A working mom friend once went into depth about what a day in her life is like and I was overwhelmed just hearing about it, but I also found myself thinking about all the times she talked to someone over the age of two and how I bet she doesn't just think of herself as mommy, but as wife, mother and lawyer. In the past two years since I left the work force, I have tried to branch out and meet other moms like me to make friends with, but everytime I get a playdate and some hope, it is another 6 months to a year before it happens again. I think that I am pleasent and I have friends who like me, so I don't think they hate me, but I have been trying to enter a mommy-clique and I am thinking that it is not working. I reached out two weeks ago to Kindermusic moms (before I was booted) and we had a playdate, and I thought everyone had a great time. I exchanged numbers and have called them twice this week, with no call back. This has helped in me arriving at the bummed housewife place I am now. I am thinking about trying something just for me (tennis lessons perhaps), but that poses a new problem because no one seems willing to watch both kids at the same time (most especially my hubby), but I am starting to think if I don't do something soon I might just rent a convertible and dissappear forever.

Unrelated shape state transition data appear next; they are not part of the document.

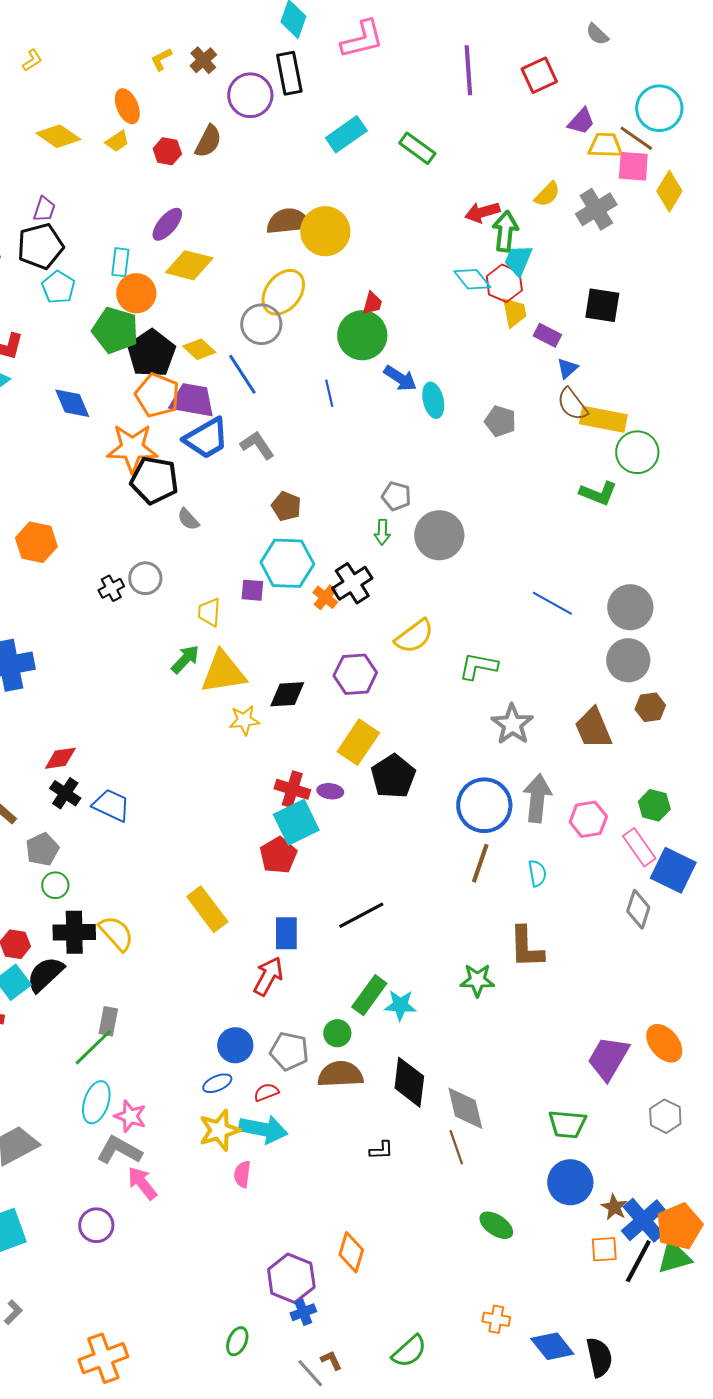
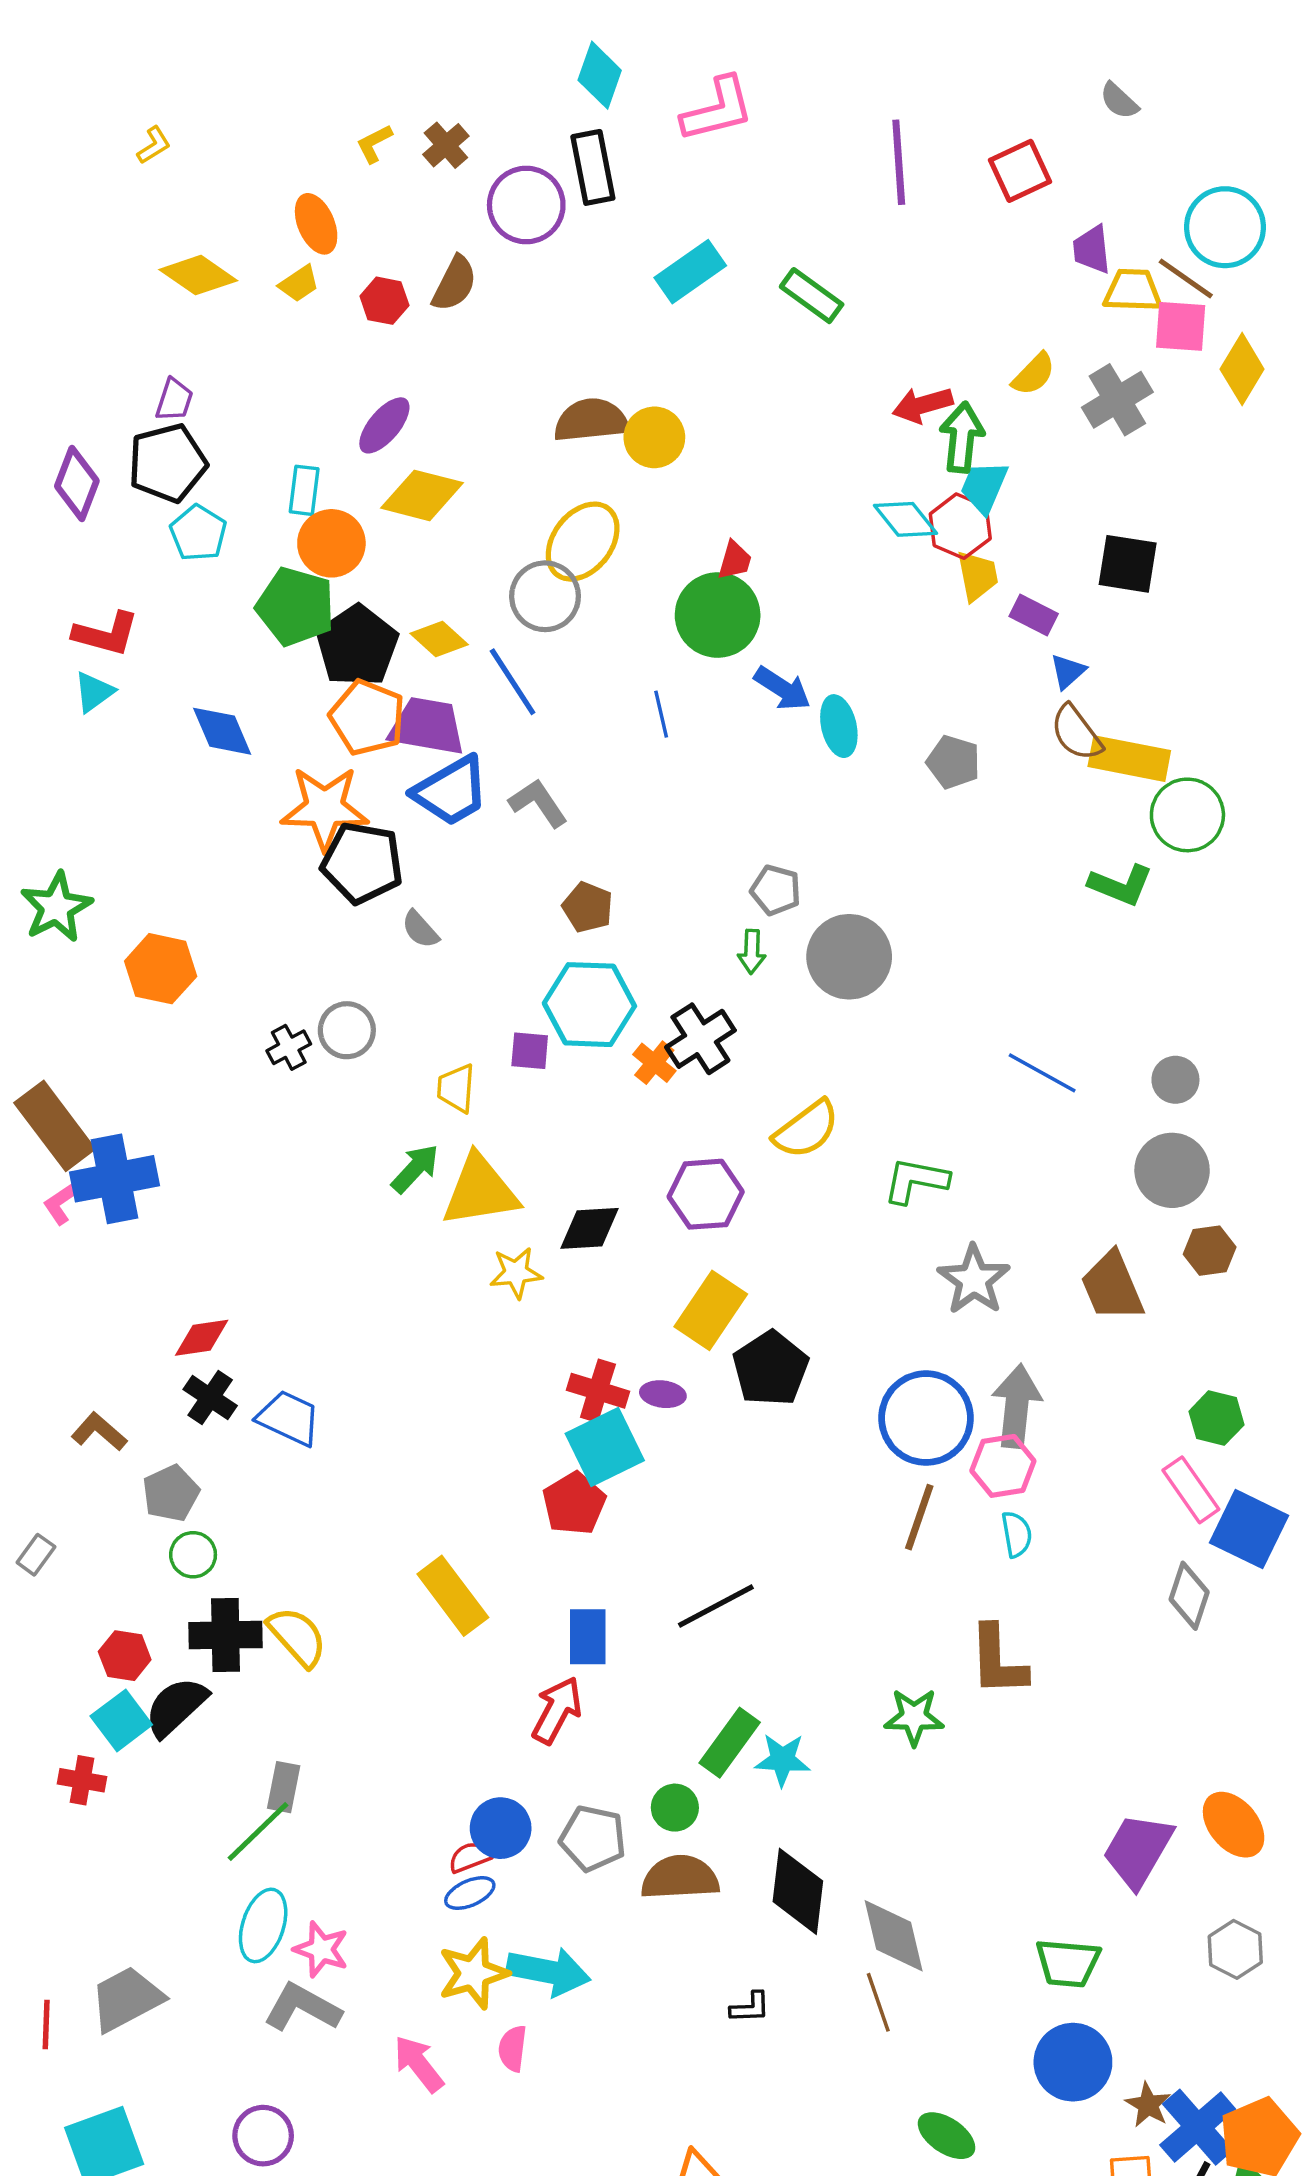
purple trapezoid: (581, 121) -> (1092, 249), turned 132
yellow circle: (325, 231) -> (654, 437), size x0.7
gray circle: (630, 607) -> (1175, 1080), size x0.6
pink hexagon: (588, 819) -> (1003, 1466), moved
red semicircle: (266, 1092) -> (470, 1857), moved
pink arrow: (142, 1183) -> (419, 2064), moved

Just kidding, sorta :)
I need a hobby, so that is my new goal. I am going to find something that makes me special that has very little to do with being a mom. Now, what can that be? All suggestions are welcome and sorry for laying all this crap on those of you who made it this far :)

I leave you with a recent pic of Max that is so cute I should have it taped beside my TV so I can see it at 1am, 3am, and 5am when I want to give him to a nice home with a sweet tempered mommy who isn't full of frustration and anger.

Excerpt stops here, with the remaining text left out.